JpGU-AGU Joint Meeting 2020

Presentation information

[E] Oral

H (Human Geosciences ) » H-TT Technology & Techniques

[H-TT15] Environmental Remote Sensing

convener:Wei Yang(Chiba University), Akihiko Kondoh(Center for Environmental Remote Sensing, Chiba University), Carolynne Hultquist(Columbia University), Elena Sava(US Army Corps of Engineers Geospatial Research Laboratory), Guido Cervone(Pennsylvania State University Main Campus)

[HTT15-09] Deep learning for atmospheric duct estimation from radar sea clutter

*Xiaofeng Zhao1, Huadong Du1, Zhixian Luo1 (1.College of Meteorology and Oceanography, National University of Defense Technology)
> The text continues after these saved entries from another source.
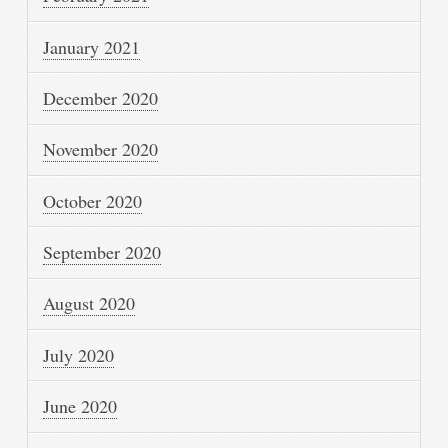
January 2021
December 2020
November 2020
October 2020
September 2020
August 2020
July 2020
June 2020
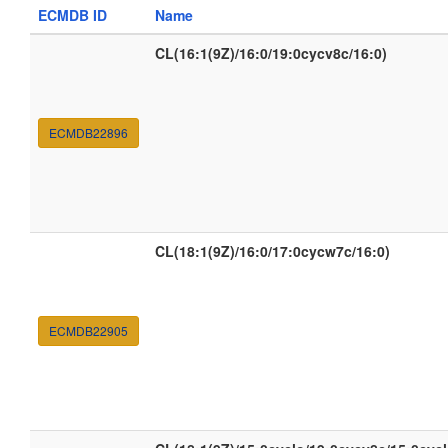
ECMDB ID
Name
CL(16:1(9Z)/16:0/19:0cycv8c/16:0)
ECMDB22896
CL(18:1(9Z)/16:0/17:0cycw7c/16:0)
ECMDB22905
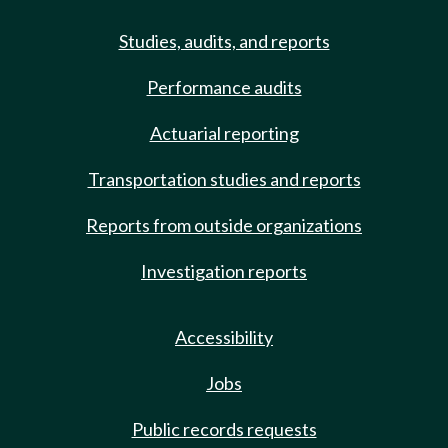
Studies, audits, and reports
Performance audits
Actuarial reporting
Transportation studies and reports
Reports from outside organizations
Investigation reports
Accessibility
Jobs
Public records requests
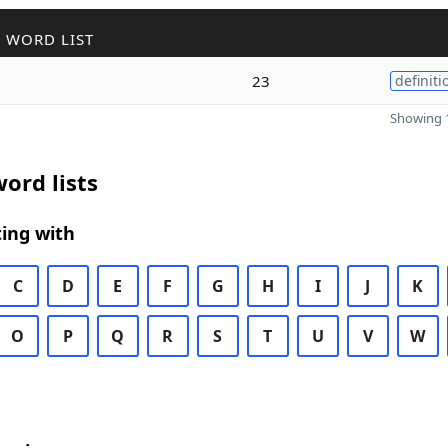
 WORD LIST
23
definiti
Showing 1
ord lists
ing with
C
D
E
F
G
H
I
J
K
O
P
Q
R
S
T
U
V
W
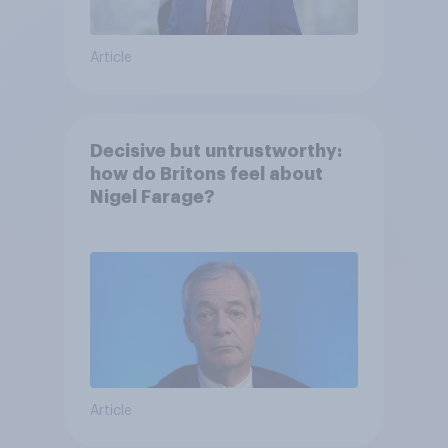
Article
Decisive but untrustworthy:
how do Britons feel about
Nigel Farage?
Article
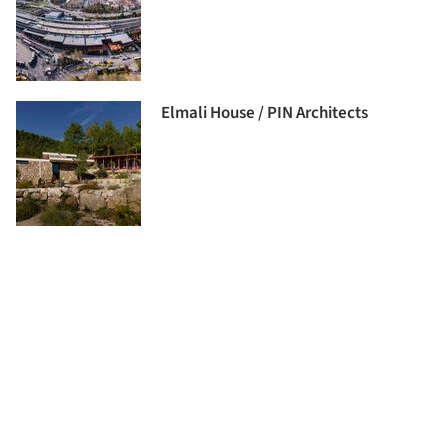
Elmali House / PIN Architects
Keywords:atmospheric duct, radar sea clutter, deep learning

Atmospheric duct is a kind of non-standard refractive structure. It can change the electromagnetic wave (EM) propagation paths and capture the EM rays in the duct layer to form the atmospheric duct propagation, leading to substantial influences on the performance of radar and wireless telecommunication systems. On the other hand, when the EM waves propagate in the duct layer, they carry the information of this layer. From the perspective of inverse problem, the structure of the duct layer can be retrieved from these EM signals. Nowadays, deep learning (DL) has been applied in many remote sensing areas. This paper proposes the feasibility of using the DL for the inverse problem of “refractivity from clutter (RFC)”. Through the simulation data, a DL network mapping model between the radar sea clutter and the duct parameters is constructed, and the factors that may affect the accuracy of the network model are discussed.